(Records from a data source)
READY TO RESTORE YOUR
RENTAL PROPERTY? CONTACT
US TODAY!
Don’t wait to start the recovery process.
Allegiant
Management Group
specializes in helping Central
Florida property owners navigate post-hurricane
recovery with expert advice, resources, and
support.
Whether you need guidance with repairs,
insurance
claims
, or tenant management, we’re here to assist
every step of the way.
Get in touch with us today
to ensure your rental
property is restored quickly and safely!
...
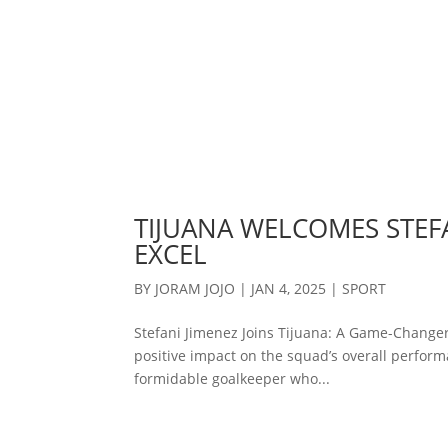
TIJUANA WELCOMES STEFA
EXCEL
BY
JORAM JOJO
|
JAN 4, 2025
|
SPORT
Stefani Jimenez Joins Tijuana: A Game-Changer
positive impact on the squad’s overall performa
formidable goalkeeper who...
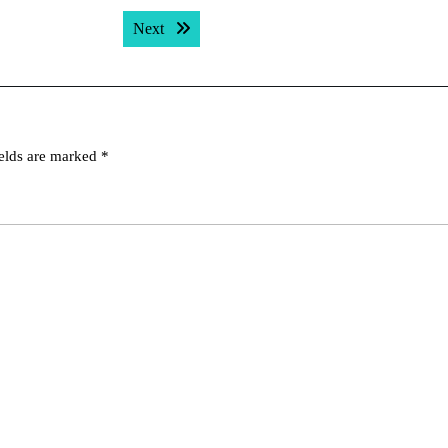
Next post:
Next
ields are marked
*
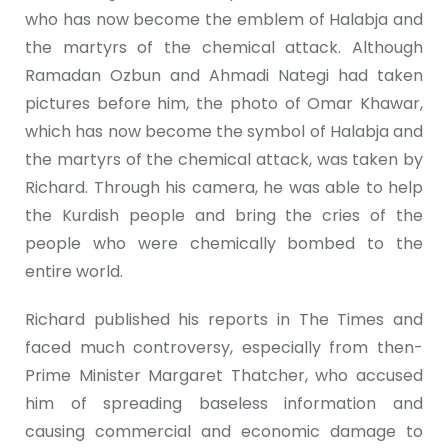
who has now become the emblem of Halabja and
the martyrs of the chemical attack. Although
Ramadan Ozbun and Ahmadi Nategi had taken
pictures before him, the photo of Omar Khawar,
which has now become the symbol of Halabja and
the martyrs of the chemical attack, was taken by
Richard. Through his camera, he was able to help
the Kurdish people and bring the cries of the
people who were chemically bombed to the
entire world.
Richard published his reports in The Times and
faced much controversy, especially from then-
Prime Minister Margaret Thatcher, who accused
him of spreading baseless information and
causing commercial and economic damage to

> _Problem to solve_: Your reply is to repeat, unchanged, the lines above running from the one with "READY TO RESTORE YOUR" up to and including the one with "property is restored quickly and safely!".

> _Answer for the task_:
READY TO RESTORE YOUR
RENTAL PROPERTY? CONTACT
US TODAY!
Don’t wait to start the recovery process.
Allegiant
Management Group
specializes in helping Central
Florida property owners navigate post-hurricane
recovery with expert advice, resources, and
support.
Whether you need guidance with repairs,
insurance
claims
, or tenant management, we’re here to assist
every step of the way.
Get in touch with us today
to ensure your rental
property is restored quickly and safely!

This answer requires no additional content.